Currently, our real live kvass is available in four types. The first is the original kvass, which is a traditional bread kvass made from rye and barley with the use of a lactic acid starter. Incidentally, since it’s a live product, the carbonisation varies depending on the length of time you keep it in the fridge (before it’s opened, of course): the longer it’s in there the more bubbles there’ll be. Next is ginger kvass, which I had never tried until I created it. I was inspired by British gingerbread, I really loved this during my student days so I decided to try to develop Ginger Quas. Using the base of bread kvass, we add 10 grams of freshly- squeezed ginger juice to each can. The ginger then ferments, producing this drink. By the way, the ginger kick can vary from can to can because all ginger is a bit different, although the quantity of juice is always identical. This particular kvass received a Gold Star at the Great Taste Awards, the largest independent prize in the global food industry. We were selected in blind testing from amongst 15,000 participants. There is also the seasonal, summer version, which we only launched last year, this is with mint, raspberry and blackberry. We tried ten different varieties and sent samples to our best clients and they gave us feedback. Now we’ve dispatched the last batch of this kvass for the year; it’ll be replaced by a winter flavour, with spices such as cinnamon, cardamom, cloves, allspice, nutmeg and orange zest. 

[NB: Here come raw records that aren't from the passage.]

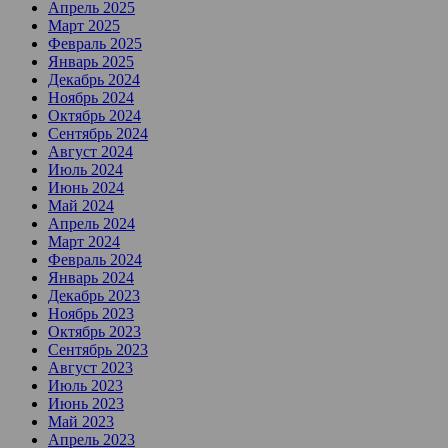
Апрель 2025
Март 2025
Февраль 2025
Январь 2025
Декабрь 2024
Ноябрь 2024
Октябрь 2024
Сентябрь 2024
Август 2024
Июль 2024
Июнь 2024
Май 2024
Апрель 2024
Март 2024
Февраль 2024
Январь 2024
Декабрь 2023
Ноябрь 2023
Октябрь 2023
Сентябрь 2023
Август 2023
Июль 2023
Июнь 2023
Май 2023
Апрель 2023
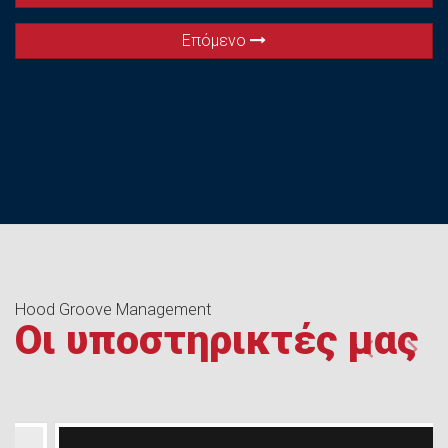
Επόμενο
Hood Groove Management
Οι υποστηρικτές μας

The main answer to the question of why we’re not yet in more shops is because we’re doing everything off our own backs and it’s mostly my own effort. My business consultant assures me that it’s time to launch the product on the world market and for that, we need to progress to the stage of seeking serious investors and partners. So, at the start of the next year, we’re going to actively start looking for them. It would also be interesting to find partners for serious research, for instance, into the subject of which live bacteria in kvass affect the microflora of the gut and the body as a whole, as well as how they influence health indicators and the immune system. This can all be measured but the research requires significant funding. When I realised that this was such an enormous subject and an unploughed field, I had a choice; either to ensconce myself in the lab and start poking around or to bring my product out onto the market, see how it goes and study it gradually whilst all that is happening. So I’ve ended up making the product available to the public.